🤖 AI Summary
To address the fundamental tension among heterogeneous KV cache storage, dynamic request loads, and static compilation constraints in large language model (LLM) inference, this paper proposes an efficient, customizable attention engine for LLM serving. Our method introduces: (1) a novel block-sparse and composable KV cache format enabling fine-grained memory reuse and cross-request KV sharing; (2) JIT-compiled, customizable attention templates for operator-level flexibility; and (3) a CUDA Graph–compatible, load-aware dynamic scheduling algorithm. Through GPU kernel-level co-optimization, we integrate our engine into mainstream frameworks—including vLLM and SGLang—achieving up to 29–69% reduction in token latency, 28–30% lower latency for long-context inference, and 13–17% higher parallel generation throughput. These results demonstrate substantial improvements in both latency and throughput under realistic, dynamic serving workloads.
📝 Abstract
Transformers, driven by attention mechanisms, form the foundation of large language models (LLMs). As these models scale up, efficient GPU attention kernels become essential for high-throughput and low-latency inference. Diverse LLM applications demand flexible and high-performance attention solutions. We present FlashInfer: a customizable and efficient attention engine for LLM serving.
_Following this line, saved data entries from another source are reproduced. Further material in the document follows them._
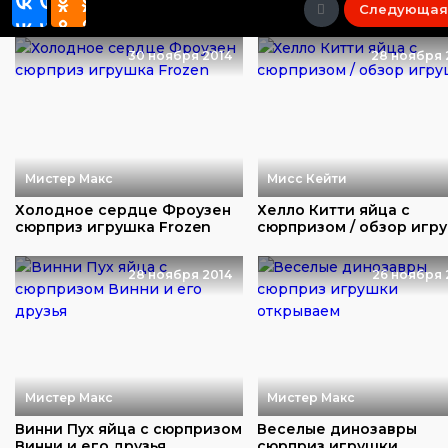
Следующая
30 ноября 2014
28 ноября 
Мистер Макс
Мисс Кейти
Холодное сердце Фроузен
Хелло Китти яйца с
сюрприз игрушка Frozen
сюрпризом / обзор игр
28 ноября 2014
26 ноября 
Мистер Макс
Мистер Макс
Винни Пух яйца с сюрпризом
Веселые динозавры
Винни и его друзья
сюрприз игрушки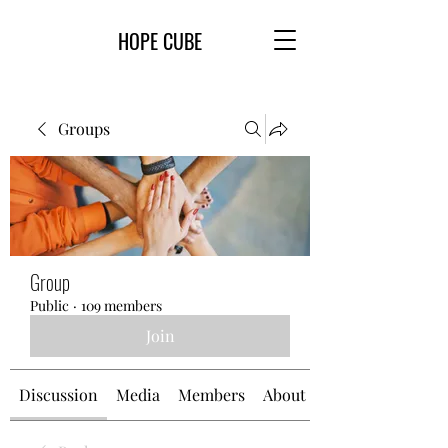
HOPE CUBE
Groups
Group
Public
·
109 members
Join
Discussion
Media
Members
About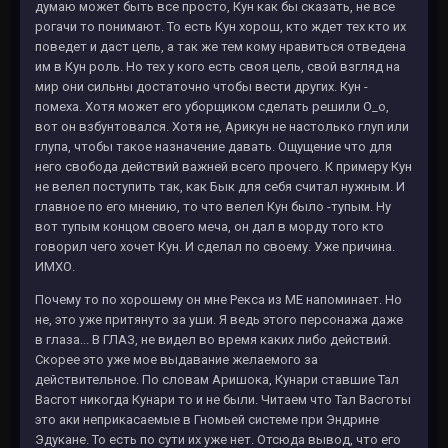
думаю может быть все просто, Кун как бы сказать, не все
рогачи то понимают. То есть Кун хорош, кто ждет тех кто их
поведет и даст цель, а так же тем кому нравиться отведена
им в Кун роль. Но тех у кого есть своя цель, свой взгляд на
мир они сильны достаточно чтобы вести других. Кун -
помеха. Хотя может его уборщиком сделать решили O_o,
вот он взбунтовался. Хотя не, Арикун не настолько глуп или
глупа, чтобы такое назначение давать. Ощущение что для
него свобода действий важней всего прочего. К примеру Кун
не велел поступить так, как Бык для себя считал нужным. И
главное по его мнению, то что велел Кун было -тупым. Ну
вот тупым концом своего меча, он дал в морду того кто
говорил чего хочет Кун. И сделал по своему. Уже причина.
ИМХО.
Почему то по хорошему он мне Рекса из МЕ напоминает. Но
не, это уже притянуто за уши. Я ведь этого персонажа даже
в глаза... В ГЛАЗ, не видел во время каких либо действий.
Скорее это уже мое выдавание желаемого за
действительное. По словам Аришока, Кунари ставшие Тал
Васгот никогда Кунари то и не были. Читаем что Тал Васготы
это аки неприкасаемые в Гномьей системе при Эндрине
Эдукане. То есть по сути их уже нет. Отсюда вывод, что его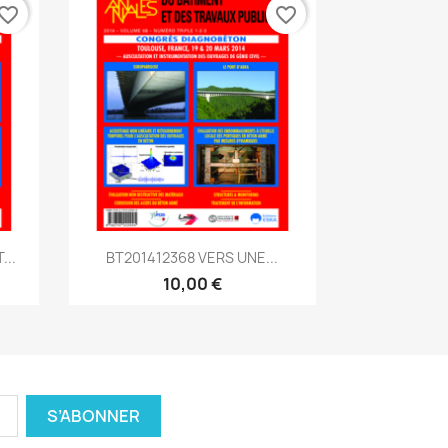
vorite_border
favorite_border
Aperçu rapide

...
BT201412368 VERS UNE...
10,00 €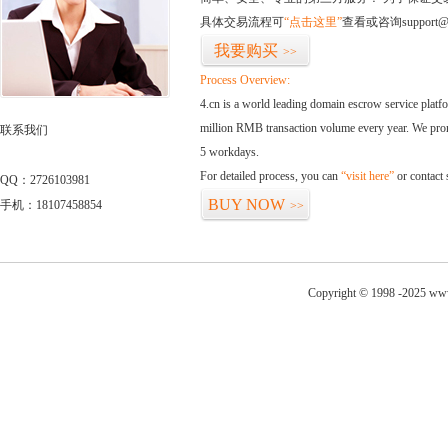
具体交易流程可
“点击这里”
查看或咨询support@
我要购买
>>
Process Overview:
4.cn is a world leading domain escrow service plat
million RMB transaction volume every year. We promi
联系我们
5 workdays.
For detailed process, you can
“visit here”
or contact
QQ：2726103981
BUY NOW
手机：18107458854
>>
Copyright © 1998 -2025 www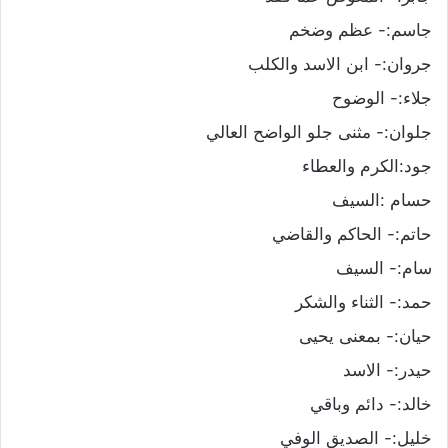
جاسم:- عظم وضخم
جروان:- ابن الاسد والكلب
جلاء:- الوضوح
جلوان:- مثنى جلو الواضح العالي
جود:الكرم والعطاء
حسام :السيف
حاتم:- الحاكم والقاضي
سام:- السيف
حمد:- الثناء والشكر
حيان:- بمعنى يحيى
حيدر:- الاسد
خالد:- دائم وباقي
خليل:- الصديق الوفي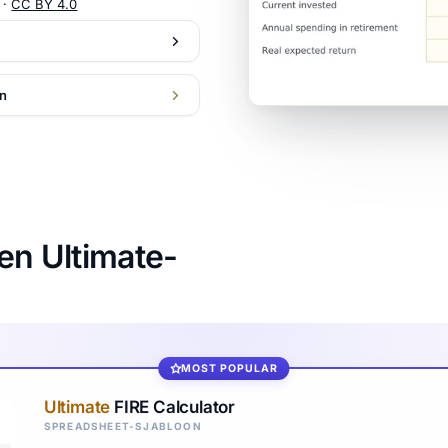
 ·
CC BY 4.0
on
en Ultimate-
MOST POPULAR
Ultimate
FIRE Calculator
SPREADSHEET-SJABLOON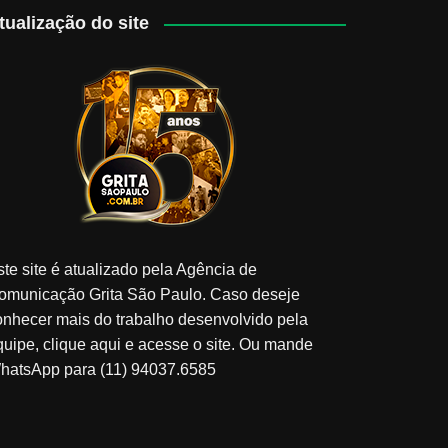
tualização do site
ste site é atualizado pela Agência de
omunicação Grita São Paulo. Caso deseje
onhecer mais do trabalho desenvolvido pela
quipe, clique aqui e acesse o site. Ou mande
hatsApp para (11) 94037.6585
FlashInfer tackles KV-cache storage heterogeneity using block-sparse format and composable formats to optimize memory access and reduce redundancy. It also offers a customizable attention template, enabling adaptation to various settings through Just-In-Time (JIT) compilation. Additionally, FlashInfer's load-balanced scheduling algorithm adjusts to dynamism of user requests while maintaining compatibility with CUDAGraph which requires static configuration. FlashInfer have been integrated into leading LLM serving frameworks like SGLang, vLLM and MLC-Engine. Comprehensive kernel-level and end-to-end evaluations demonstrate FlashInfer's ability to significantly boost kernel performance across diverse inference scenarios: compared to state-of-the-art LLM serving solutions, FlashInfer achieve 29-69% inter-token-latency reduction compared to compiler backends for LLM serving benchmark, 28-30% latency reduction for long-context inference, and 13-17% speedup for LLM serving with parallel generation.